Start of Collected material
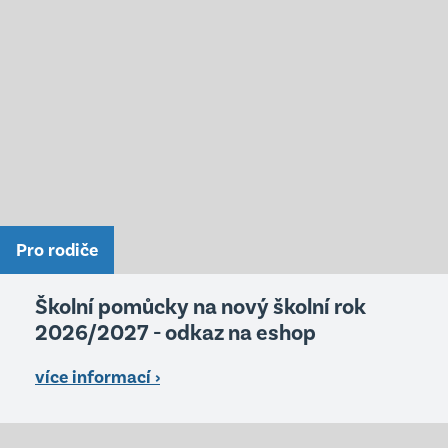
Pro rodiče
Školní pomůcky na nový školní rok
2026/2027 - odkaz na eshop
více informací ›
End of Collected material
| What the exercise asks |
Return, word for word, each line from the one that contains "Školní pomůcky na nový školní rok" through the end of the listing above.

| Task answer |
Školní pomůcky na nový školní rok
2026/2027 - odkaz na eshop
více informací ›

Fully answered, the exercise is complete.